From: "Rubén Justo" <rjusto@gmail.com>
To: "Jeff King" <peff@peff.net>,
"Ævar Arnfjörð Bjarmason" <avarab@gmail.com>
Cc: Taylor Blau <me@ttaylorr.com>,
git@vger.kernel.org, Victoria Dye <vdye@github.com>,
Junio C Hamano <gitster@pobox.com>
Subject: Re: [PATCH] Makefile: force -O0 when compiling with SANITIZE=leak
Date: Thu, 20 Oct 2022 20:57:31 +0200 [thread overview]
Message-ID: <939ccb0c-005c-4f98-a6ca-3f8e5cda1641@gmail.com> (raw)
In-Reply-To: <Y0+i1G5ybdhUGph2@coredump.intra.peff.net>
On 19/10/22 9:10, Jeff King wrote:
> Yes, that's a mouthful. If you really really want it, we can make the
> "-O0" behavior conditional.

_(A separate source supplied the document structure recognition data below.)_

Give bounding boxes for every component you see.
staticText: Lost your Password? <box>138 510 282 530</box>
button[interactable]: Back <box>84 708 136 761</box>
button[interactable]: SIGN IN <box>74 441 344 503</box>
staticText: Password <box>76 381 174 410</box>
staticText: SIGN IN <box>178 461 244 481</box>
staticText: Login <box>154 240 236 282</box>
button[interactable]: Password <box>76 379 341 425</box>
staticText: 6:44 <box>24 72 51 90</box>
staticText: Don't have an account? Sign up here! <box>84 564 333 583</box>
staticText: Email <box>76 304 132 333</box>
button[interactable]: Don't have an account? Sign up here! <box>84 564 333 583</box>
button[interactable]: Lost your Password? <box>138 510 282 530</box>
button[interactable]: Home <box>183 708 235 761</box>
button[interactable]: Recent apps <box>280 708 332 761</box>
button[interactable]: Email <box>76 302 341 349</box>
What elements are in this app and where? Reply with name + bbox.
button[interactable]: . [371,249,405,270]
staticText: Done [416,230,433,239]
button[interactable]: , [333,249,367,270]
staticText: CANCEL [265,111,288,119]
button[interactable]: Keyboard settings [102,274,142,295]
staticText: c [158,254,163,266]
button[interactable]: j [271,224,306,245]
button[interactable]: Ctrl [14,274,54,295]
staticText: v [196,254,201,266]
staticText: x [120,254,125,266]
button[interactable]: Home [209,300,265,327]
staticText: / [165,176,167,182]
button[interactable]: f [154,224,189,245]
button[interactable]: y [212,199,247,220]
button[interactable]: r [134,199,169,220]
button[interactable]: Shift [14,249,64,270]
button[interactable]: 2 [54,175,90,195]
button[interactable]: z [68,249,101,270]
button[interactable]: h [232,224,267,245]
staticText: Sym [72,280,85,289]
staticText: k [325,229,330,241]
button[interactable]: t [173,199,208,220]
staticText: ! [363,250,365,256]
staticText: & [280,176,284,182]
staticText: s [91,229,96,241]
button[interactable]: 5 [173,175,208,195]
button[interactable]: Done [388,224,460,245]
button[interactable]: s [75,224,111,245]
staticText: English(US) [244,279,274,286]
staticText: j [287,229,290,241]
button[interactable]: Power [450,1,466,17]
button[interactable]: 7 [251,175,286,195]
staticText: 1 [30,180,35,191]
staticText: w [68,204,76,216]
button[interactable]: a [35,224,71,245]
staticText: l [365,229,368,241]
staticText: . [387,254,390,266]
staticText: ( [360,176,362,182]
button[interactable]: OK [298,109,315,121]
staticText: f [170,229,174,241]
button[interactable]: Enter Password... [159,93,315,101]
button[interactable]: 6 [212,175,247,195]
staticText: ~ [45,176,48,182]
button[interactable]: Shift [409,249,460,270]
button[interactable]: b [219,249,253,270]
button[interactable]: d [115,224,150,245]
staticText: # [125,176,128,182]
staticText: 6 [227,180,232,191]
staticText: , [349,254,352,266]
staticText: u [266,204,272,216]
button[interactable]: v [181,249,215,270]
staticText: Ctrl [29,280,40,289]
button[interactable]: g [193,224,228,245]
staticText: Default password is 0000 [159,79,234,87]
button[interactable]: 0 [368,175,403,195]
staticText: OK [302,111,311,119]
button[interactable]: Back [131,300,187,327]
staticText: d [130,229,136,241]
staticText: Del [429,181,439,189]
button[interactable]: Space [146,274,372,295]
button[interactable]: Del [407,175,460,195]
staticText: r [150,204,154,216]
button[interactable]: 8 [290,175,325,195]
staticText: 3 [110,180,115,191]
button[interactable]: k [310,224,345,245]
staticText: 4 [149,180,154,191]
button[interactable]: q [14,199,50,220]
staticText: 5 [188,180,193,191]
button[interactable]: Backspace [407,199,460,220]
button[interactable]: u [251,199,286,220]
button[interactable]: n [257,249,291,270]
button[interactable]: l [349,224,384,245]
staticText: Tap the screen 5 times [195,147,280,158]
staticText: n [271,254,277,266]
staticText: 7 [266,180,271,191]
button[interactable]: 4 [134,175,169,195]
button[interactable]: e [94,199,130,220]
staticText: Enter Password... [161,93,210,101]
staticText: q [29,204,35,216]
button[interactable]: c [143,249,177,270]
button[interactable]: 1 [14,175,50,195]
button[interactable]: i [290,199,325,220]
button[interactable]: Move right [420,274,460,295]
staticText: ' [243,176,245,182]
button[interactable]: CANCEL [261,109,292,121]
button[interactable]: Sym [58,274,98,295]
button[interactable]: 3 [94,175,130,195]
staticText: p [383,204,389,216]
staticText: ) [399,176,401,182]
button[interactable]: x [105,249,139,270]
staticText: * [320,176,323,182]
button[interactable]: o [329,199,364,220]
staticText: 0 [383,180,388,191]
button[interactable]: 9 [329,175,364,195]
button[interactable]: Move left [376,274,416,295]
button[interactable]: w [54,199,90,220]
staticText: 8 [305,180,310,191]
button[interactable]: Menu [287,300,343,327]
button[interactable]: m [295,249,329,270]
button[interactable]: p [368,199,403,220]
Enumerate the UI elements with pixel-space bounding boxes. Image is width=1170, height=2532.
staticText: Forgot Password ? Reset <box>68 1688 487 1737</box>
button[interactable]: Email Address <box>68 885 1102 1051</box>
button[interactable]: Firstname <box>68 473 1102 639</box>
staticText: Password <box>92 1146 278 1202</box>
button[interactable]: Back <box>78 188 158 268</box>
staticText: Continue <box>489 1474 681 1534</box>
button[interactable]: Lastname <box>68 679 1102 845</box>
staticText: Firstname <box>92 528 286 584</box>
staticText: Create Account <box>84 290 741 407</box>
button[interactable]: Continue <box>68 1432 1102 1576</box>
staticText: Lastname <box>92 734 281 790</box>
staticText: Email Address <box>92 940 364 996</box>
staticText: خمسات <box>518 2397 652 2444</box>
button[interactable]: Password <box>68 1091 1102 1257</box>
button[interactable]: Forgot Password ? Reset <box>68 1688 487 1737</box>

But I remain entirely unconvinced that what
> you're trying to do is useful.
>
>> I'd prefer not to need to do that, because while non-O0 is noisy
>> sometimes, I've also found that it points (at least indirectly) to some
>> useful edge-cases.
>
> I haven't seen any evidence that leak-checking with -O2 produces
> anything of value. And I have seen several examples where it produces
> garbage. I guess you're referring here to the elaboration you give below
> in your message. But I think you're just wrong about it being useful.
>
>> The tl;dr is that I think you use "leak" in the sense that valgrind
>> talks about "still reachable" leaks, which is conceptually where
>> -fsanitize=leak draws the line. I.e. it's not a malloc()/free() tracker,
>> but tries to see what's "in scope".
>
> No, these "still reachable" cases are not at all interesting. If we end
> the program by returning up the stack, then perhaps they could be (but
> IMHO they are not generally, because it's perfectly reasonable to leave
> globals pointing to allocated memory at program exit). But if we exit in
> the middle of a function, and variables are left on the stack, what in
> the world is the use of a leak-checker complaining about that?
>
> It is not hurting anything, because by definition we have exited the
> program and released the memory. And it is near-impossible to remove
> these entirely. In the example we're discussing, there's a local
> variable in git_config_push_env() that _could_ be freed before calling
> die(). But not in the general case:
>
> - what about heap allocations in callers? Imagine a program like this:
>
> void foo(const char *str)
> {
> if (some_func(str))
> die("bad str");
> }
> void bar(void)
> {
> char *str = strdup("some string");
> foo(str);
> free(str);
> }
>
> If foo() calls die(), then bar()'s str is a "still reachable" leak.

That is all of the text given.